=== Begin Enclosure ===

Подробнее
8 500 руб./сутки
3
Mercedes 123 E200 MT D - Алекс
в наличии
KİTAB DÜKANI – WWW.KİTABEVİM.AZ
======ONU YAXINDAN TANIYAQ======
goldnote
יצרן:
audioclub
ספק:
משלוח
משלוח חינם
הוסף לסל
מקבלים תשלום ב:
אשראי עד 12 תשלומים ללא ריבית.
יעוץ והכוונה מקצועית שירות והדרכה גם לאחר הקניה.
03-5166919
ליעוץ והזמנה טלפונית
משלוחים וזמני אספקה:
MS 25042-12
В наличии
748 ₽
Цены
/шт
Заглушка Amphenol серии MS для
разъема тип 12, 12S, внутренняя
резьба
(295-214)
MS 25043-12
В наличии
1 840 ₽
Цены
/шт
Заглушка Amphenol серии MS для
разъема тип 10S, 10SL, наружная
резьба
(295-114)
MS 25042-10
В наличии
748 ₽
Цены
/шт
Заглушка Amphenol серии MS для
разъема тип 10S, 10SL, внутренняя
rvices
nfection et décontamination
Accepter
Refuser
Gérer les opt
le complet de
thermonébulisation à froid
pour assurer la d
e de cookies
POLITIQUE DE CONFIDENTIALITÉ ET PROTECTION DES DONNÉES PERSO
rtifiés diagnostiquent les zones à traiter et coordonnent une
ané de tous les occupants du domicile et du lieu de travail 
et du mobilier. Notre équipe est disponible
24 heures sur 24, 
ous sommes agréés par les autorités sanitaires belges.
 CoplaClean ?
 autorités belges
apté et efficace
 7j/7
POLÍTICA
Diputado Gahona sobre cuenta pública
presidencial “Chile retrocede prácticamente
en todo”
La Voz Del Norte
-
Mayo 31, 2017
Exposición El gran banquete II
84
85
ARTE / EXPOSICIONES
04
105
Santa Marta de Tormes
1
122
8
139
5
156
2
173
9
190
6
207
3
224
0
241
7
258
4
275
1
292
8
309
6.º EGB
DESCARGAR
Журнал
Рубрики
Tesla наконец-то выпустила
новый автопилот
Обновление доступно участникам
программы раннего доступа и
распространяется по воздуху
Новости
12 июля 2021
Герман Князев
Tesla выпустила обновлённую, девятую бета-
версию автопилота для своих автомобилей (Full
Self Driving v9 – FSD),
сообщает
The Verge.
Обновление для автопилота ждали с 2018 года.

=== End Enclosure ===

Only a number is needed: how many lines of the material above contain "внутренняя"?

2